Like all big cities, Tehran produces vast amounts of garbage. But, as is often the case, one man’s trash is another man’s treasure, or in this particular instance, a child’s treasure. Mostly hidden from view, there are groups of children in Tehran that go around the city looking through trash cans, and separating out recyclables and other things they might be able to sell.
For example, metal and plastic worth 70-80 toman per kilo or dry bread being sold for 40 toman per kilo. These are just small examples of the recycling industry, where children play the roles that their families can't.
Iran has not ratified international conventions defining a minimum age for work, but it has set its own rules to prevent child labor.
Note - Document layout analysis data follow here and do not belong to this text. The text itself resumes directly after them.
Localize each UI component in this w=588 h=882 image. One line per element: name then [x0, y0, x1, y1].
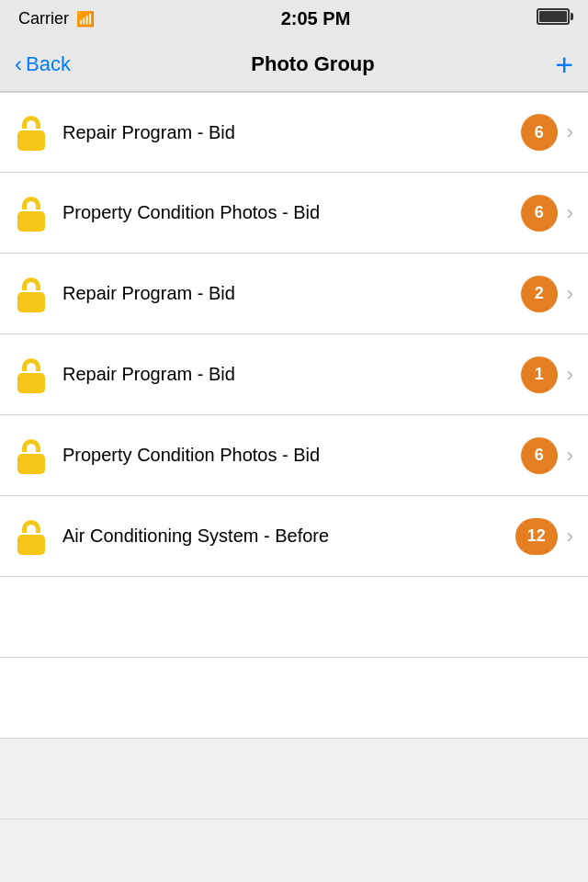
- status-bar: Carrier 📶 2:05 PM: [0, 0, 588, 37]
- empty-separator: [0, 739, 588, 820]
- count-badge: 2: [521, 276, 558, 312]
- item-label: Property Condition Photos - Bid: [62, 445, 521, 466]
- carrier-label: Carrier: [18, 9, 69, 28]
- status-left: Carrier 📶: [18, 9, 95, 28]
- item-label: Repair Program - Bid: [62, 122, 521, 143]
- lock-icon: [15, 276, 48, 312]
- chevron-right-icon: ›: [567, 444, 573, 468]
- lock-icon: [15, 356, 48, 393]
- list-item[interactable]: Repair Program - Bid6›: [0, 92, 588, 173]
- item-label: Air Conditioning System - Before: [62, 526, 515, 547]
- add-button[interactable]: +: [555, 49, 573, 80]
- wifi-icon: 📶: [76, 10, 95, 28]
- lock-icon: [15, 518, 48, 555]
- nav-bar: ‹ Back Photo Group +: [0, 37, 588, 92]
- lock-icon: [15, 114, 48, 151]
- chevron-right-icon: ›: [567, 120, 573, 144]
- list-item[interactable]: Air Conditioning System - Before12›: [0, 496, 588, 577]
- count-badge: 6: [521, 114, 558, 151]
- item-label: Property Condition Photos - Bid: [62, 202, 521, 223]
- back-chevron-icon: ‹: [15, 53, 22, 75]
- chevron-right-icon: ›: [567, 363, 573, 387]
- lock-icon: [15, 437, 48, 474]
- status-time: 2:05 PM: [281, 8, 351, 29]
- photo-group-list: Repair Program - Bid6› Property Conditio…: [0, 92, 588, 577]
- empty-row-2: [0, 658, 588, 739]
- list-item[interactable]: Repair Program - Bid2›: [0, 254, 588, 334]
- battery-icon: [537, 8, 570, 29]
- list-item[interactable]: Property Condition Photos - Bid6›: [0, 415, 588, 496]
- count-badge: 12: [515, 518, 558, 555]
- item-label: Repair Program - Bid: [62, 283, 521, 304]
- chevron-right-icon: ›: [567, 525, 573, 548]
- count-badge: 6: [521, 195, 558, 232]
- page-title: Photo Group: [251, 52, 374, 76]
- empty-row-1: [0, 577, 588, 658]
- back-label: Back: [26, 52, 71, 76]
- count-badge: 1: [521, 356, 558, 393]
- chevron-right-icon: ›: [567, 282, 573, 306]
- lock-icon: [15, 195, 48, 232]
- list-item[interactable]: Property Condition Photos - Bid6›: [0, 173, 588, 254]
- count-badge: 6: [521, 437, 558, 474]
- back-button[interactable]: ‹ Back: [15, 52, 71, 76]
- item-label: Repair Program - Bid: [62, 364, 521, 385]
- chevron-right-icon: ›: [567, 201, 573, 225]
- list-item[interactable]: Repair Program - Bid1›: [0, 334, 588, 415]
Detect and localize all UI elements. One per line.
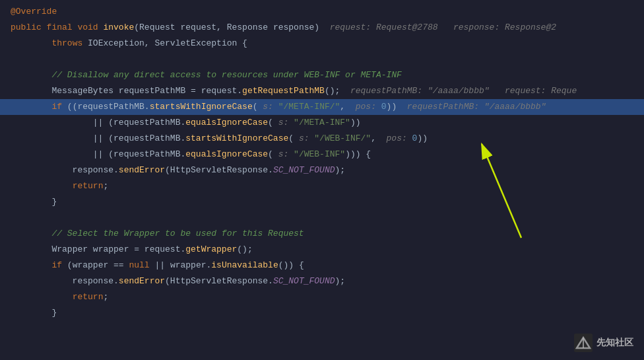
code-line-8: || (requestPathMB.equalsIgnoreCase( s: "… bbox=[0, 115, 644, 131]
code-line-3: throws IOException, ServletException { bbox=[0, 36, 644, 52]
code-line-15: // Select the Wrapper to be used for thi… bbox=[0, 226, 644, 242]
code-line-20: } bbox=[0, 305, 644, 321]
code-line-14 bbox=[0, 210, 644, 226]
code-line-5: // Disallow any direct access to resourc… bbox=[0, 67, 644, 83]
code-line-4 bbox=[0, 52, 644, 67]
keyword-final: final bbox=[47, 20, 78, 35]
watermark-icon bbox=[574, 334, 593, 352]
code-editor: @Override public final void invoke(Reque… bbox=[0, 0, 644, 360]
code-line-19: return; bbox=[0, 289, 644, 305]
code-line-13: } bbox=[0, 194, 644, 210]
code-line-9: || (requestPathMB.startsWithIgnoreCase( … bbox=[0, 131, 644, 147]
code-line-7: if ((requestPathMB.startsWithIgnoreCase(… bbox=[0, 99, 644, 115]
code-line-10: || (requestPathMB.equalsIgnoreCase( s: "… bbox=[0, 147, 644, 162]
code-line-1: @Override bbox=[0, 4, 644, 20]
code-line-16: Wrapper wrapper = request.getWrapper(); bbox=[0, 242, 644, 258]
code-line-6: MessageBytes requestPathMB = request.get… bbox=[0, 83, 644, 99]
code-line-11: response.sendError(HttpServletResponse.S… bbox=[0, 162, 644, 178]
keyword-void: void bbox=[77, 20, 103, 35]
code-line-18: response.sendError(HttpServletResponse.S… bbox=[0, 273, 644, 289]
code-line-12: return; bbox=[0, 178, 644, 194]
code-line-17: if (wrapper == null || wrapper.isUnavail… bbox=[0, 258, 644, 273]
watermark: 先知社区 bbox=[574, 334, 633, 352]
method-invoke: invoke bbox=[103, 20, 134, 35]
annotation: @Override bbox=[11, 5, 57, 19]
keyword-public: public bbox=[11, 20, 47, 35]
watermark-label: 先知社区 bbox=[596, 337, 633, 349]
code-line-2: public final void invoke(Request request… bbox=[0, 20, 644, 36]
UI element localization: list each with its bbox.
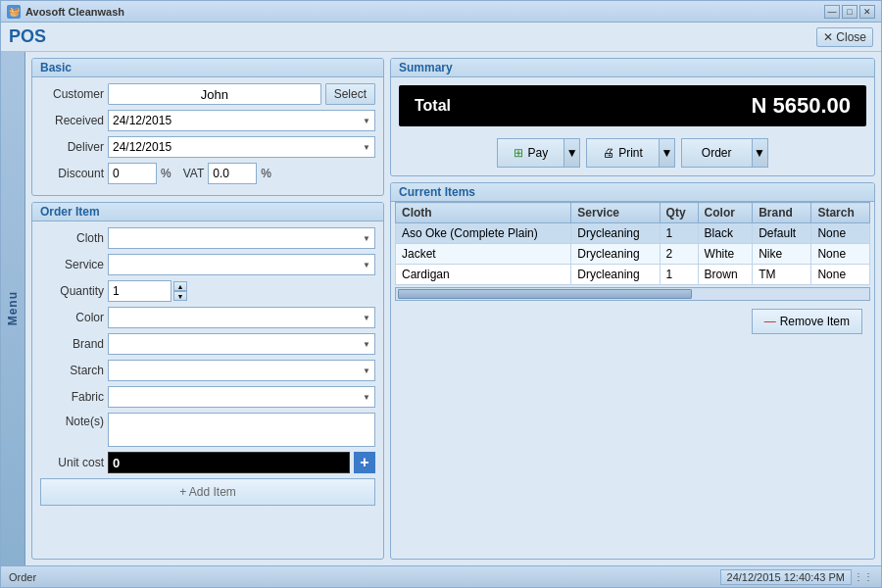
basic-panel: Basic Customer Select Received xyxy=(31,58,384,196)
customer-input[interactable] xyxy=(108,83,321,105)
print-button-group: 🖨 Print ▼ xyxy=(586,138,675,168)
add-item-button[interactable]: + Add Item xyxy=(40,478,375,506)
pay-dropdown-button[interactable]: ▼ xyxy=(564,138,580,168)
summary-panel-title: Summary xyxy=(391,59,874,77)
table-row[interactable]: JacketDrycleaning2WhiteNikeNone xyxy=(396,244,870,265)
quantity-input[interactable] xyxy=(108,280,172,302)
fabric-dropdown[interactable]: ▼ xyxy=(108,386,375,408)
received-dropdown-icon: ▼ xyxy=(363,117,370,125)
print-dropdown-button[interactable]: ▼ xyxy=(660,138,675,168)
close-window-button[interactable]: ✕ xyxy=(859,5,875,19)
right-column: Summary Total N 5650.00 ⊞ Pay xyxy=(390,58,875,560)
unit-cost-input[interactable] xyxy=(108,452,350,473)
pos-close-button[interactable]: ✕ Close xyxy=(816,27,873,47)
notes-label: Note(s) xyxy=(40,413,104,428)
starch-label: Starch xyxy=(40,364,104,377)
table-header-row: Cloth Service Qty Color Brand Starch xyxy=(396,203,870,223)
order-arrow-icon: ▼ xyxy=(754,146,765,160)
customer-label: Customer xyxy=(40,87,104,101)
unit-cost-label: Unit cost xyxy=(40,456,104,469)
print-button[interactable]: 🖨 Print xyxy=(586,138,660,168)
cloth-dropdown[interactable]: ▼ xyxy=(108,227,375,249)
total-amount: N 5650.00 xyxy=(751,93,851,119)
main-window: 🧺 Avosoft Cleanwash — □ ✕ POS ✕ Close Me… xyxy=(0,0,882,588)
cloth-row: Cloth ▼ xyxy=(40,227,375,249)
fabric-label: Fabric xyxy=(40,390,104,404)
current-items-panel-title: Current Items xyxy=(391,183,874,202)
title-bar: 🧺 Avosoft Cleanwash — □ ✕ xyxy=(1,1,881,23)
status-datetime: 24/12/2015 12:40:43 PM xyxy=(720,569,852,585)
close-label: Close xyxy=(836,30,866,44)
restore-button[interactable]: □ xyxy=(842,5,858,19)
order-dropdown-button[interactable]: ▼ xyxy=(753,138,768,168)
remove-item-label: Remove Item xyxy=(780,315,850,328)
cell-cloth: Jacket xyxy=(396,244,571,265)
service-label: Service xyxy=(40,258,104,271)
color-label: Color xyxy=(40,311,104,324)
unit-cost-row: Unit cost + xyxy=(40,452,375,473)
discount-input[interactable] xyxy=(108,163,157,184)
brand-label: Brand xyxy=(40,337,104,351)
starch-row: Starch ▼ xyxy=(40,360,375,381)
order-item-form: Cloth ▼ Service xyxy=(32,221,383,512)
cell-brand: Nike xyxy=(753,244,811,265)
content-area: POS ✕ Close Menu Basic xyxy=(1,23,881,587)
discount-label: Discount xyxy=(40,167,104,180)
starch-caret: ▼ xyxy=(363,367,370,375)
starch-dropdown[interactable]: ▼ xyxy=(108,360,375,381)
deliver-date-input[interactable]: 24/12/2015 ▼ xyxy=(108,136,375,158)
total-bar: Total N 5650.00 xyxy=(399,85,866,126)
total-label: Total xyxy=(415,97,451,115)
side-menu[interactable]: Menu xyxy=(1,52,25,565)
order-button[interactable]: Order xyxy=(681,138,753,168)
received-date-value: 24/12/2015 xyxy=(113,114,172,127)
print-arrow-icon: ▼ xyxy=(661,146,672,160)
cell-service: Drycleaning xyxy=(571,223,660,244)
table-row[interactable]: CardiganDrycleaning1BrownTMNone xyxy=(396,265,870,285)
notes-textarea[interactable] xyxy=(108,413,375,447)
cell-starch: None xyxy=(811,265,870,285)
received-date-input[interactable]: 24/12/2015 ▼ xyxy=(108,110,375,131)
quantity-up-button[interactable]: ▲ xyxy=(173,281,187,291)
scrollbar-thumb[interactable] xyxy=(398,289,692,299)
brand-dropdown[interactable]: ▼ xyxy=(108,333,375,355)
vat-input[interactable] xyxy=(208,163,257,184)
received-label: Received xyxy=(40,114,104,127)
cell-service: Drycleaning xyxy=(571,244,660,265)
cell-qty: 2 xyxy=(660,244,698,265)
minimize-button[interactable]: — xyxy=(824,5,840,19)
window-controls: — □ ✕ xyxy=(824,5,875,19)
color-dropdown[interactable]: ▼ xyxy=(108,307,375,328)
cloth-label: Cloth xyxy=(40,231,104,245)
status-bar: Order 24/12/2015 12:40:43 PM ⋮⋮ xyxy=(1,565,881,587)
col-qty: Qty xyxy=(660,203,698,223)
basic-panel-title: Basic xyxy=(32,59,383,77)
remove-item-container: — Remove Item xyxy=(391,303,874,342)
order-item-panel-title: Order Item xyxy=(32,203,383,221)
service-dropdown[interactable]: ▼ xyxy=(108,254,375,275)
quantity-down-button[interactable]: ▼ xyxy=(173,291,187,301)
basic-form: Customer Select Received 24/12/2015 ▼ xyxy=(32,77,383,195)
remove-item-button[interactable]: — Remove Item xyxy=(752,309,862,334)
status-grip-icon: ⋮⋮ xyxy=(854,571,873,582)
select-button[interactable]: Select xyxy=(325,83,375,105)
vat-label: VAT xyxy=(183,167,205,180)
pay-button[interactable]: ⊞ Pay xyxy=(497,138,564,168)
cell-color: Black xyxy=(698,223,753,244)
deliver-label: Deliver xyxy=(40,140,104,154)
pos-title: POS xyxy=(9,26,46,47)
cell-color: White xyxy=(698,244,753,265)
cell-qty: 1 xyxy=(660,265,698,285)
summary-panel: Summary Total N 5650.00 ⊞ Pay xyxy=(390,58,875,176)
window-title: Avosoft Cleanwash xyxy=(25,6,824,18)
table-row[interactable]: Aso Oke (Complete Plain)Drycleaning1Blac… xyxy=(396,223,870,244)
main-layout: Menu Basic Customer Select xyxy=(1,52,881,565)
fabric-row: Fabric ▼ xyxy=(40,386,375,408)
cell-service: Drycleaning xyxy=(571,265,660,285)
deliver-row: Deliver 24/12/2015 ▼ xyxy=(40,136,375,158)
items-table-container[interactable]: Cloth Service Qty Color Brand Starch xyxy=(395,202,870,285)
unit-cost-plus-button[interactable]: + xyxy=(354,452,375,473)
horizontal-scrollbar[interactable] xyxy=(395,287,870,301)
pos-header: POS ✕ Close xyxy=(1,23,881,52)
cell-brand: TM xyxy=(753,265,811,285)
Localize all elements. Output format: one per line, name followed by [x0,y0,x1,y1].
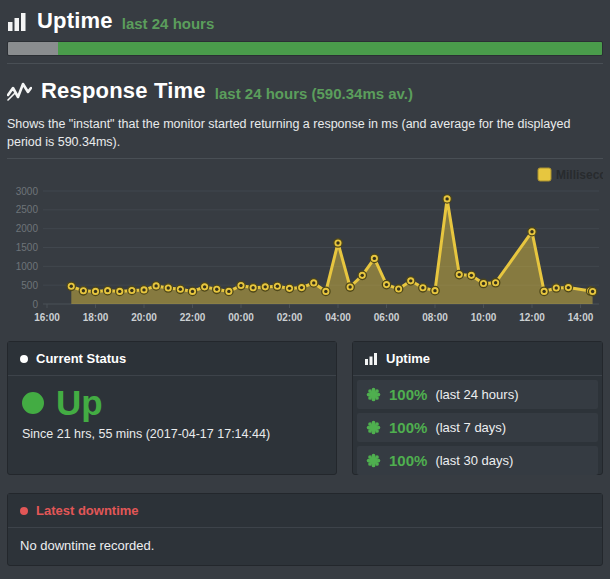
uptime-summary-card-title: Uptime [386,351,430,366]
current-status-card-body: Up Since 21 hrs, 55 mins (2017-04-17 17:… [8,376,336,450]
svg-text:2000: 2000 [16,223,39,234]
status-since-text: Since 21 hrs, 55 mins (2017-04-17 17:14:… [22,427,322,441]
svg-text:1000: 1000 [16,261,39,272]
svg-text:10:00: 10:00 [471,312,497,323]
latest-downtime-body: No downtime recorded. [8,528,602,565]
svg-text:14:00: 14:00 [568,312,594,323]
latest-downtime-card-title: Latest downtime [36,503,139,518]
uptime-row-24h: 100% (last 24 hours) [357,380,598,409]
uptime-progress-bar [7,41,603,56]
uptime-30d-label: (last 30 days) [435,453,513,468]
svg-text:06:00: 06:00 [374,312,400,323]
current-status-card-title: Current Status [36,351,126,366]
svg-text:2500: 2500 [16,205,39,216]
burst-icon [366,453,381,468]
uptime-24h-label: (last 24 hours) [435,387,518,402]
uptime-30d-value: 100% [389,452,427,469]
uptime-bar-green-segment [58,42,602,55]
svg-text:04:00: 04:00 [325,312,351,323]
uptime-section-subtitle: last 24 hours [122,15,215,32]
svg-text:500: 500 [21,280,38,291]
svg-text:22:00: 22:00 [180,312,206,323]
response-description: Shows the "instant" that the monitor sta… [7,115,603,151]
burst-icon [366,420,381,435]
burst-icon [366,387,381,402]
svg-text:0: 0 [32,299,38,310]
svg-text:02:00: 02:00 [277,312,303,323]
current-status-card: Current Status Up Since 21 hrs, 55 mins … [7,341,337,475]
uptime-row-30d: 100% (last 30 days) [357,446,598,475]
section-divider [7,63,603,64]
current-status-card-header: Current Status [8,342,336,376]
uptime-row-7d: 100% (last 7 days) [357,413,598,442]
uptime-24h-value: 100% [389,386,427,403]
bar-chart-icon [7,11,28,32]
svg-text:1500: 1500 [16,242,39,253]
uptime-7d-label: (last 7 days) [435,420,506,435]
response-section-subtitle: last 24 hours (590.34ms av.) [215,85,413,102]
uptime-bar-gray-segment [8,42,58,55]
svg-text:3000: 3000 [16,186,39,197]
uptime-summary-card-header: Uptime [353,342,602,376]
uptime-section-header: Uptime last 24 hours [7,8,603,34]
svg-text:18:00: 18:00 [83,312,109,323]
up-status-label: Up [56,385,103,420]
dashboard: Uptime last 24 hours Response Time last … [0,0,610,566]
up-status-icon [22,392,44,414]
svg-text:08:00: 08:00 [422,312,448,323]
uptime-section-title: Uptime [37,8,113,34]
downtime-dot-icon [20,507,28,515]
line-chart-icon [7,80,32,102]
svg-text:12:00: 12:00 [519,312,545,323]
response-section-title: Response Time [41,78,206,104]
status-cards-row: Current Status Up Since 21 hrs, 55 mins … [7,341,603,475]
response-time-chart: 05001000150020002500300016:0018:0020:002… [7,164,603,328]
status-dot-icon [20,355,28,363]
uptime-summary-card: Uptime [352,341,603,475]
latest-downtime-card: Latest downtime No downtime recorded. [7,493,603,566]
uptime-7d-value: 100% [389,419,427,436]
latest-downtime-card-header: Latest downtime [8,494,602,528]
response-time-chart-svg: 05001000150020002500300016:0018:0020:002… [7,164,603,328]
svg-text:00:00: 00:00 [228,312,254,323]
svg-text:20:00: 20:00 [131,312,157,323]
response-section-header: Response Time last 24 hours (590.34ms av… [7,78,603,104]
uptime-rows: 100% (last 24 hours) [353,376,602,479]
bar-chart-small-icon [365,352,378,365]
svg-text:Milliseconds: Milliseconds [556,168,603,182]
section-divider-2 [7,158,603,159]
svg-text:16:00: 16:00 [34,312,60,323]
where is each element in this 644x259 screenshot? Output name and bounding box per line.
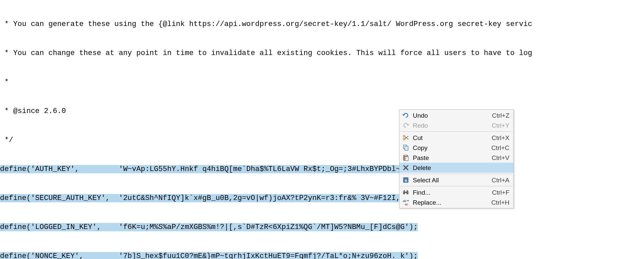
clipboard-icon <box>401 154 410 161</box>
code-line: * @since 2.6.0 <box>0 106 644 116</box>
menu-label: Replace... <box>413 198 488 207</box>
delete-icon <box>401 164 410 171</box>
menu-select-all[interactable]: a Select All Ctrl+A <box>399 175 513 185</box>
svg-rect-5 <box>405 155 407 156</box>
redo-icon <box>401 122 410 129</box>
svg-rect-12 <box>404 190 405 191</box>
menu-find[interactable]: Find... Ctrl+F <box>399 187 513 197</box>
svg-text:ab: ab <box>403 199 406 203</box>
code-line-selected: define('AUTH_KEY', 'W~vAp:LG55hY.Hnkf q4… <box>0 164 644 174</box>
scissors-icon <box>401 134 410 141</box>
code-line: * You can generate these using the {@lin… <box>0 19 644 29</box>
menu-label: Undo <box>413 111 489 120</box>
menu-shortcut: Ctrl+Y <box>492 121 509 130</box>
menu-label: Redo <box>413 121 488 130</box>
svg-rect-6 <box>405 157 408 161</box>
svg-text:ac: ac <box>405 203 408 206</box>
menu-cut[interactable]: Cut Ctrl+X <box>399 133 513 143</box>
menu-shortcut: Ctrl+H <box>491 198 509 207</box>
replace-icon: ab ac <box>401 199 410 206</box>
menu-redo[interactable]: Redo Ctrl+Y <box>399 120 513 130</box>
copy-icon <box>401 144 410 151</box>
svg-rect-11 <box>405 192 407 193</box>
menu-separator <box>400 186 513 186</box>
select-all-icon: a <box>401 177 410 183</box>
menu-label: Copy <box>413 143 488 153</box>
code-line: */ <box>0 135 644 145</box>
code-editor[interactable]: * You can generate these using the {@lin… <box>0 0 644 259</box>
menu-shortcut: Ctrl+F <box>492 188 509 197</box>
menu-separator <box>400 131 513 132</box>
menu-paste[interactable]: Paste Ctrl+V <box>399 153 513 163</box>
menu-shortcut: Ctrl+X <box>492 133 509 143</box>
menu-shortcut: Ctrl+A <box>492 175 509 185</box>
menu-label: Paste <box>413 153 488 163</box>
menu-shortcut: Ctrl+V <box>492 153 509 163</box>
code-line-selected: define('NONCE_KEY', '7b]S_hex$fuu1C0?mE&… <box>0 251 644 259</box>
menu-label: Delete <box>413 163 506 173</box>
menu-undo[interactable]: Undo Ctrl+Z <box>399 110 513 120</box>
code-line-selected: define('SECURE_AUTH_KEY', '2utC&Sh^NfIQY… <box>0 193 644 203</box>
svg-rect-13 <box>407 190 408 191</box>
code-line-selected: define('LOGGED_IN_KEY', 'f6K=u;M%S%aP/zm… <box>0 222 644 232</box>
menu-label: Find... <box>413 188 489 197</box>
menu-replace[interactable]: ab ac Replace... Ctrl+H <box>399 197 513 207</box>
menu-separator <box>400 174 513 174</box>
binoculars-icon <box>401 189 410 196</box>
svg-text:a: a <box>404 178 407 183</box>
menu-copy[interactable]: Copy Ctrl+C <box>399 143 513 153</box>
menu-label: Cut <box>413 133 488 143</box>
code-line: * You can change these at any point in t… <box>0 48 644 58</box>
menu-shortcut: Ctrl+Z <box>492 111 509 120</box>
menu-delete[interactable]: Delete <box>399 163 513 173</box>
code-line: * <box>0 77 644 87</box>
undo-icon <box>401 112 410 119</box>
context-menu: Undo Ctrl+Z Redo Ctrl+Y Cut Ctrl+X <box>399 109 514 208</box>
menu-shortcut: Ctrl+C <box>491 143 509 153</box>
menu-label: Select All <box>413 175 488 185</box>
A child in Iran cannot legally work under the age of 15. However, there is a loophole that allows exploitation.
Most of the street children live in the slums of south Tehran and are sent out to work every morning by their parents. They travel to the affluent suburbs of north Tehran where they shine shoes, clean car windshields (if they can reach) and sell an assortment of junk and oddities: chewing gum, flowers, fortune poems, nylon socks and cheap shoes.
South Tehran is where most Iranians in the city live, squeezed into decaying houses in narrow, twisting alleys. The hub of the 1979 Islamic Revolution, south Tehran, is a densely populated urban sprawl, spilling further and further south in a sea of bazaars and black chadors. This is the district of the poor, working class and religious, where people still flock to Friday prayers.
The office of the United Nations High Commissioner for Refugees (UNHCR) estimates that there are about a million Afghan refugees in Iran. Most of their children do not go to school but work instead. "In theory, Afghans are not allowed to work in Iran - at whatever age," the UNHCR says.
Determining the numbers of street children in Iran is virtually impossible. In a 2005 report by the US State Department, by the Iranian government’s own admission, 60,000 street children were accounted for in Iran.
Numerous child rights organizations suspect that the number is substantially higher, citing figures of 200,000 or more.